Let’s take the last one as an example – UI control layout. This is a bit contrived, as these days I’d use a layout engine for new UIs. On the other hand, I find myself refactoring legacy code like this quite often, so I mention it.

enum Color
{
	Red, Green, Blue, Gray
};

struct Button
{
	Button(const string & caption, int color, bool isDefault = false);
};

struct Dialog
{
	void AddControl( Button * button, int left, int top, int width, int height );

	// This kind of structureless layout code is common, 
	// especially when machine-generated.  
	void Layout()
	{
		auto ok = new Button("OK", Red, true);
		AddControl( ok, 10, 400, 80, 20 );
		auto cancel = new Button("Cancel", Green);
		AddControl( cancel, 100, 400, 80, 20 );
		auto apply = new Button("Apply", Blue);
		AddControl( apply, 190, 400, 80, 20 );
		auto help = new Button("Help", Gray);
		AddControl( help, 280, 400, 80, 20 );
	}
};

// ... after refactoring ...

void Dialog::Layout()
{
	// A local POD struct to collect all constant button data
	struct ButtonData
	{
		const char * name;
		Color color;
		int left;
		// we can place "optional" (zero-defaulted) fields at 
		// the end of the struct, relying on the behavior of 
		// aggregate initialization for typical cases.
		bool isDefault;	
	} 
	buttons[] = 
	{
		{"OK", Red, 10, true},
		{"Cancel", Green, 100},
		{"Apply", Blue, 190},
		{"Help", Gray, 280},
	};
	// Now, we loop over the data defining each button
	// The code is slowly morphing from imperative to declarative.
	// Perhaps more importantly, we've "created new information",
	// adding structure to establish the cohesiveness of each
	// pair of statements in the original version.
	for each (auto& buttonData in buttons)
	{
		auto b = new Button(buttonData.name, buttonData.color, buttonData.isDefault);
		AddControl( b, buttonData.left, 400, 80, 20 );
	}
}

// The refactoring above is an improvement, but all the references to
// buttonData are a bit of a code smell (Inappropriate Intimacy).
// ... so, after refactoring again ...

void Dialog::Layout()
{
	struct ButtonData
	{
		const char * name;
		Color color;
		int left;
		bool isDefault;
		// The appeal to this technique - we can drop little
		// bits of logic into the POD to encapsulate and clean
		// up call sites even more.
		void Create(Dialog & dialog)
		{
			auto b = new Button(name, color, isDefault);
			dialog.AddControl(left, 400, 80, 20);
		}
	} 
	buttons[] = 
	{
		{"OK", Red, 10, true},
		{"Cancel", Green, 100},
		{"Apply", Blue, 190},
		{"Help", Gray, 280},
	};
	// Now, we've got a much more declarative approach
	for each (auto& buttonData in buttons)
	{
		buttonData.Create(*this);
	}
}

Chunky Functions

It’s important to point out that fine-grained structure should exist not just with types, but with functions too.  Simple one-line inline methods may seem gratuitous at first, but they can enhance readability and maintainability of code tremendously.  I recently refactored some XML-generation code that had a very low signal to noise ratio (probably less than 1), due to all the Xerces clutter.  I spent an hour writing a handful of methods for creating elements and attributes, in a literate style (permitting method-chaining).  The number of lines of client code was cut in half and the readability doubled, at least.  This kind of structuring is also helpful for conversions, casts, factories, and many other small sequences of oft-repeated statements and expressions.  It’s also helpful for “object-oriented currying” (as I call methods implemented in terms of overloads).

References

In closing, I’ll point out that this is all well-trod ground, but it bears repeating.  I’ve never regretted jumping into a ruthless refactoring leading to greater structure.  There may be moments when I wonder how long it will take to get the engine block back into the car, but the end always justifies it.

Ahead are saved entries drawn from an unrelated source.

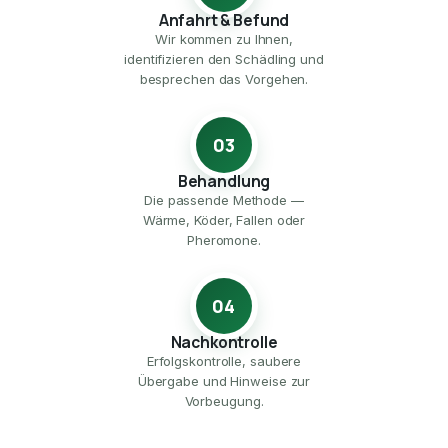
Anfahrt & Befund
Wir kommen zu Ihnen,
identifizieren den Schädling und
besprechen das Vorgehen.
03
Behandlung
Die passende Methode —
Wärme, Köder, Fallen oder
Pheromone.
04
Nachkontrolle
Erfolgskontrolle, saubere
Übergabe und Hinweise zur
Vorbeugung.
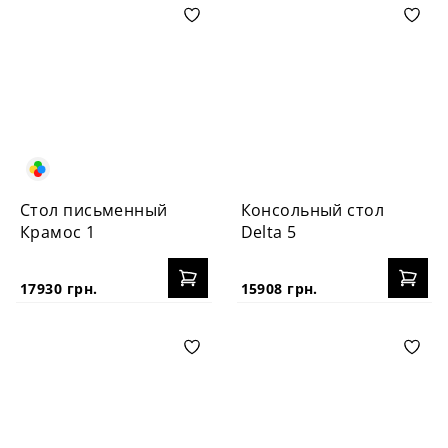
Стол письменный
Консольный стол
Крамос 1
Delta 5
17930 грн.
15908 грн.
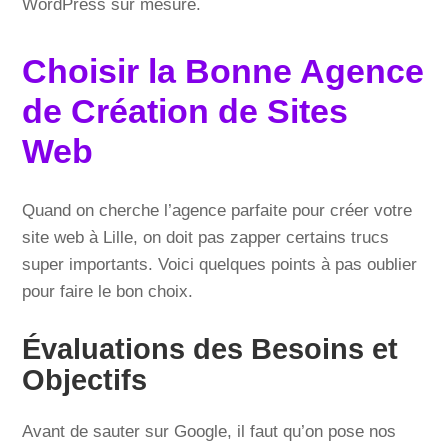
WordPress sur mesure.
Choisir la Bonne Agence
de Création de Sites
Web
Quand on cherche l’agence parfaite pour créer votre
site web à Lille, on doit pas zapper certains trucs
super importants. Voici quelques points à pas oublier
pour faire le bon choix.
Évaluations des Besoins et
Objectifs
Avant de sauter sur Google, il faut qu’on pose nos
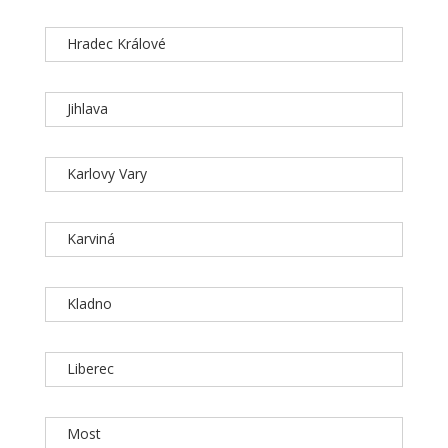
Hradec Králové
Jihlava
Karlovy Vary
Karviná
Kladno
Liberec
Most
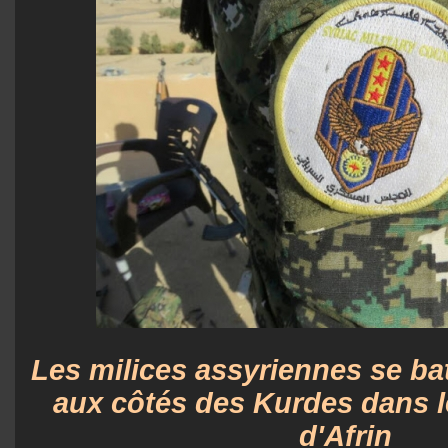
Les milices assyriennes se ba
aux côtés des Kurdes dans 
d'Afrin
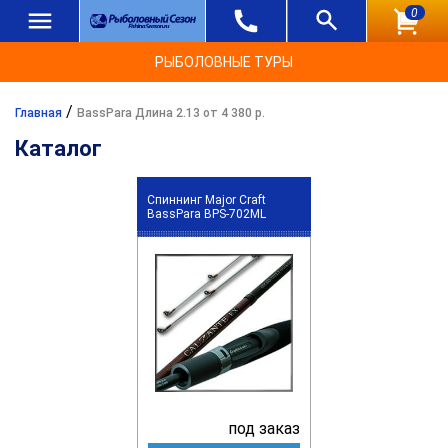
0
РЫБОЛОВНЫЕ ТУРЫ
/
Главная
BassPara Длина 2.13 от 4 380 р.
Каталог
Спиннинг Major Craft
BassPara BPS-702ML
под заказ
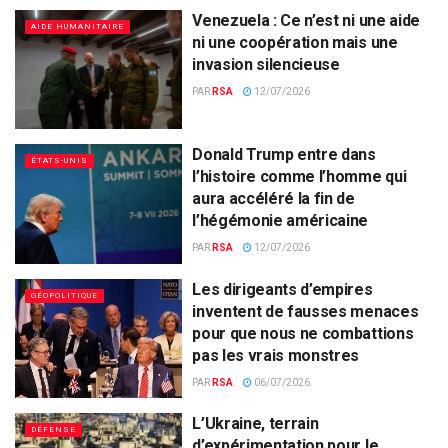
Venezuela : Ce n’est ni une aide
AIDE HUMANITAIRE
ni une coopération mais une
invasion silencieuse
PAR
RSA
12/07/2026
Donald Trump entre dans
ÉTATS-UNIS
l’histoire comme l’homme qui
aura accéléré la fin de
l’hégémonie américaine
PAR
RSA
12/07/2026
Les dirigeants d’empires
GÉOPOLITIQUE
inventent de fausses menaces
pour que nous ne combattions
pas les vrais monstres
PAR
RSA
06/07/2026
L’Ukraine, terrain
DÉFENSE
d’expérimentation pour le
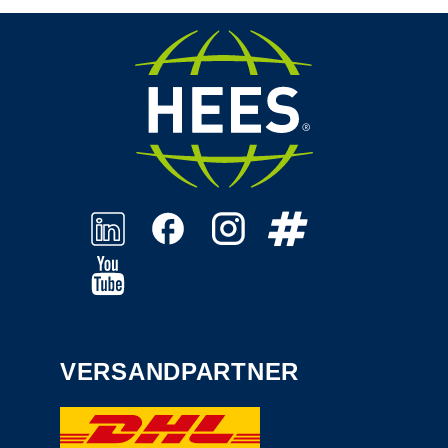
VERSANDPARTNER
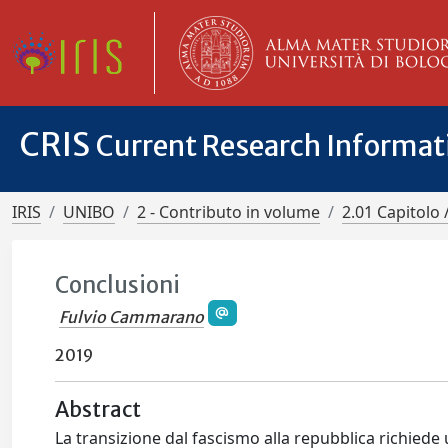
CRIS
Current Research Informa
IRIS
UNIBO
2 - Contributo in volume
2.01 Capitolo 
Conclusioni
Fulvio Cammarano
2019
Abstract
La transizione dal fascismo alla repubblica richiede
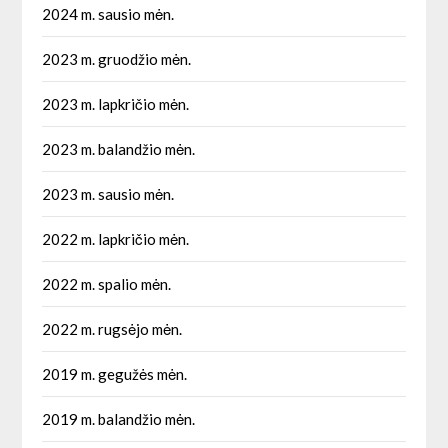
2024 m. sausio mėn.
2023 m. gruodžio mėn.
2023 m. lapkričio mėn.
2023 m. balandžio mėn.
2023 m. sausio mėn.
2022 m. lapkričio mėn.
2022 m. spalio mėn.
2022 m. rugsėjo mėn.
2019 m. gegužės mėn.
2019 m. balandžio mėn.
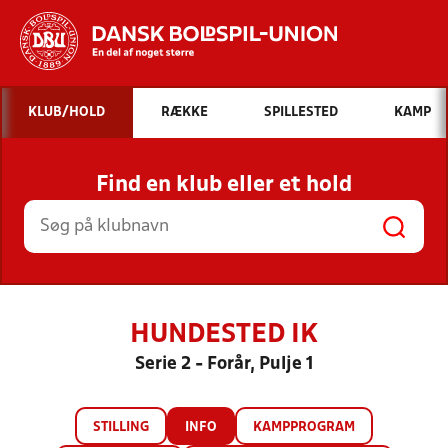
Hvad vil du søge efter?
KLUB/HOLD
RÆKKE
SPILLESTED
KAMP
INDHOLD OG NYHEDER
Find en klub eller et hold
STILLINGER, RESULTATER, KLUBBER OG
HOLD
HUNDESTED IK
Serie 2 - Forår, Pulje 1
STILLING
INFO
KAMPPROGRAM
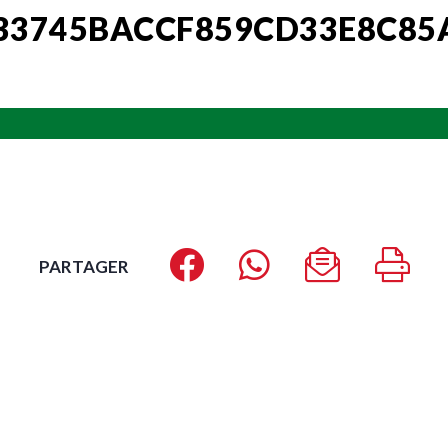
3745BACCF859CD33E8C85
PARTAGER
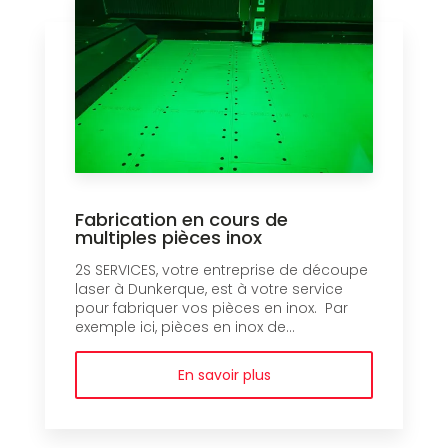
Fabrication en cours de
multiples pièces inox
2S SERVICES, votre entreprise de découpe
laser à Dunkerque, est à votre service
pour fabriquer vos pièces en inox. Par
exemple ici, pièces en inox de...
En savoir plus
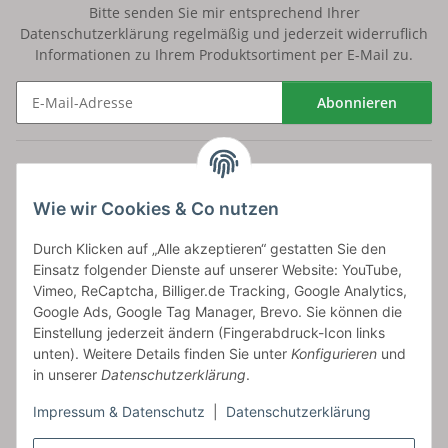
Bitte senden Sie mir entsprechend Ihrer
Datenschutzerklärung
regelmäßig und jederzeit widerruflich
Informationen zu Ihrem Produktsortiment per E-Mail zu.
Abonnieren
Newsletter Abonnieren
Versand
Wie wir Cookies & Co nutzen
bossel.de
Durch Klicken auf „Alle akzeptieren“ gestatten Sie den
Einsatz folgender Dienste auf unserer Website: YouTube,
Artikelinformationen
Vimeo, ReCaptcha, Billiger.de Tracking, Google Analytics,
Google Ads, Google Tag Manager, Brevo. Sie können die
Einstellung jederzeit ändern (Fingerabdruck-Icon links
unten). Weitere Details finden Sie unter
Konfigurieren
und
in unserer
Datenschutzerklärung
.
Carls GmbH
Impressum & Datenschutz
|
Datenschutzerklärung
Frieslandstr. 44 | 26446 Reepsholt
Fon 04468-9479855-0 | Fax -9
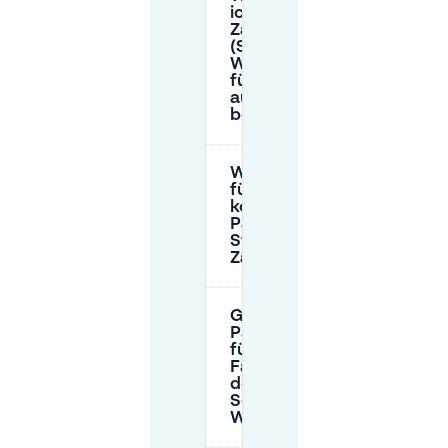
ich in
Zaandam
(Schilders- en
Waddenbuurt)
für das Parken
auf der Straße
bezahlen?
Wie bezahle ich
für das
kostenpflichtige
Parken auf der
Straße in
Zaanstad?
Gibt es eine
Parkmöglichkeit
für große
Fahrzeuge in
der Nähe von
Schilders- en
Waddenbuurt?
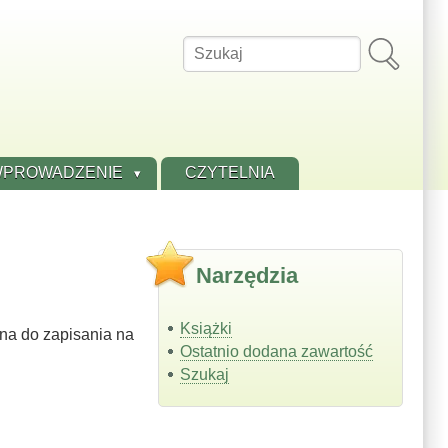
Szukaj
PROWADZENIE
CZYTELNIA
Narzędzia
Książki
na do zapisania na
Ostatnio dodana zawartość
Szukaj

Adding new information makes the code more self-describing and operating at a higher level of abstraction makes it more declarative.  Both of these contribute to making the code clearer.

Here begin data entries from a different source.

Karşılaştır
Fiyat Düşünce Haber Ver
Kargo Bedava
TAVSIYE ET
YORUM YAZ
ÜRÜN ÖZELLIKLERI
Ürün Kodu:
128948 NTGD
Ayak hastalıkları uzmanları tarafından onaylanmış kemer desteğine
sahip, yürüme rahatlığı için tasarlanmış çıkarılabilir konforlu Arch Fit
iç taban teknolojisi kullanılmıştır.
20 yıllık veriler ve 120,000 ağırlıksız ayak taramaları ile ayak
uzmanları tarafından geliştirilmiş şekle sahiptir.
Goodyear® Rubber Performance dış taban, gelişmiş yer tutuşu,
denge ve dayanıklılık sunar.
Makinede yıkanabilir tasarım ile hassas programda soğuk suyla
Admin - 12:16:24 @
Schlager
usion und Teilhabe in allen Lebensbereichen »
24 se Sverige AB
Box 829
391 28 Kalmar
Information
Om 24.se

For further research, I recommend Martin Fowler’s Refactoring: Improving the Design of Existing Code (a bit dated, but still relevant), as well as Andrew Binstock’s Dr. Dobbs article on fine-grained structures.  The challenge of constraining oneself to 50-line classes is a great way to enforce a discipline that is sure to grow on you. In the meantime, I encourage you to create structure at every opportunity.